Occidente en blanco y negro
El 7 de mayo de 1945 las tropas alemanas se rindieron, después de ocho años de una guerra que abarcó a todo el continente europeo, Rusia y las repúblicas que definían sus fronteras en Asia, China, Japón y el norte de Africa. Las tropas soviéticas habían ocupado Berlín y los aliados (Estados Unidos, Inglaterra y Francia) se hallaban en Leipzig. Si los intentos de eliminar a Hitler acometidos por el estado mayor alemán no hubieran fracasado, acaso la rendición se habría adelantado y los estragos habrían sido menos devastadores. Pero la imagen de la ira que Occidente podía ejercer contra sí mismo tenía ya un rostro y un pasado inconfundibles.
A 60 años de distancia, ¿qué lecturas arroja la conflagración que marcó -y seguirá marcando- al siglo XX como un siglo de la guerra?
La memoria es más falible que la historia. Hace ya más de una década, Erick Hobsbawm propuso interpretar a la primera y la segunda guerras mundiales no como dos conflictos separados sino como una sola catástrofe, que se inició en 1914 y concluyó en 1945, separada por un interregno. Es una interpretación probablemente correcta y terrible. Después de la carnicería que supuso la Primera Guerra Mundial, ¿cómo explicar la tenacidad del fervor destructivo que dominó a los europeos hasta 1945? La memoria de Verdún, el Somme y tantos otros campos de batalla no sirvió, entre 1918 y 1938, para apagar las heridas y los ánimos, sino que, por el contrario, los enardeció aún más.
¿Y qué decir de un fenómeno, 50 años después, como el de la guerra fratricida que acabó, en plena Europa central, con Yugoslavia en los años 90?
Aunque es dudoso, es probable que las sociedades cuenten con algo parecido a una "memoria colectiva". Pero es obvio que hay un mecanismo de compulsión a la repetición, detonable en cualquier momento, que es mucho más poderoso que esa memoria.
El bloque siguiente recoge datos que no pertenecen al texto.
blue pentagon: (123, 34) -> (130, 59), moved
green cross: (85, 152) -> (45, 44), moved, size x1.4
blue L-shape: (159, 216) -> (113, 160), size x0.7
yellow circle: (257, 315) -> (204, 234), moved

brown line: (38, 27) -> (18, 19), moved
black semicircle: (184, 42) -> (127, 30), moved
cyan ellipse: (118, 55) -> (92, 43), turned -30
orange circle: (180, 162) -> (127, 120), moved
En el caso de Occidente, ese mecanismo ha sido el de una paradoja: no la oposición entre civilización y barbarie sino su conjunción.
Hoy se acostumbra denostar al Islam por su carácter supuestamente fundamentalista, o a los latinos y los negros en Estados Unidos por una hipotética "cultura innata de la violencia", siguiendo por ejemplo a Samuel P. Huntington. Pero se olvida que los inventores del campo de concentración hablaban el mismo idioma que los artífices de la Ilustración, Kant y Hegel, entre otros, que soñaron con la posibilidad de que la ley y la convivencia rigieran alguna vez el reino humano.
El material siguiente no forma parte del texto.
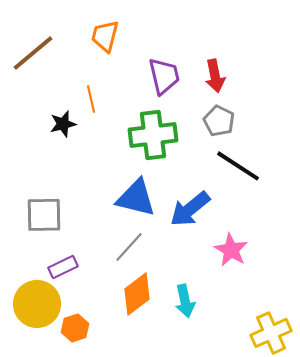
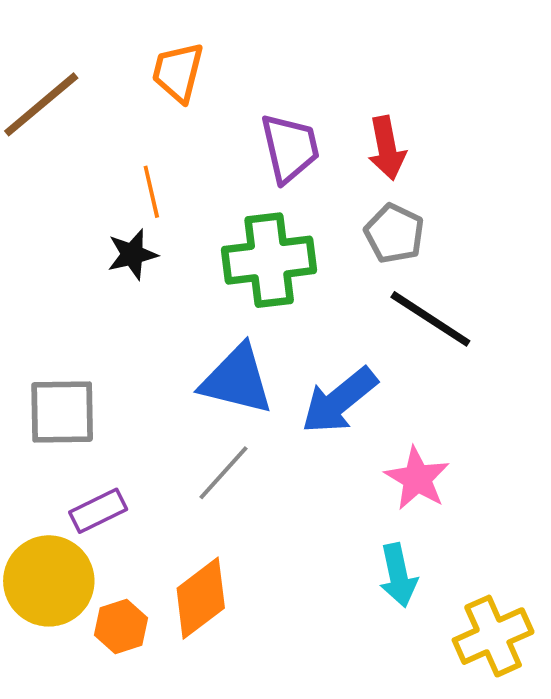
black star: (63, 124) -> (132, 254), moved
orange diamond: (137, 294) -> (201, 598), moved
cyan arrow: (185, 301) -> (398, 575), moved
En el siglo XX, las capitales de la civilización fueron al mismo tiempo las sedes principales de la barbarie, si es que se admite esta simple retórica de las antípodas. Y todavía no nos explicamos -aunque sí la negamos- esta obvia y fatal contradicción.
Tal vez sea preciso abandonar toda explicación culturalista o identitaria. Occidente patentó el exterminismo, pero no su exclusividad.
El Gulag soviético, la Revolución Cultural china, los mataderos de Pol Pot, el exterminio religioso en Irak y las actuales guerras africanas no se quedan atrás.
¿Tienen algo en común estas estaciones violentas del pasado inmediato?
La respuesta se halla acaso en otra esfera que acompaña inevitablemente a los sueños de la modernidad. Digamos al lado oscuro de esos sueños: el esencialismo, la tendencia a creer que la existencia de una cultura, una sociedad o una comunidad está basada no en la negociación con los otros sino en su supresión.
La compulsión a la repetición social. Ninguna cultura parece exenta de esta tentación. Y lo peor sería olvidarlo.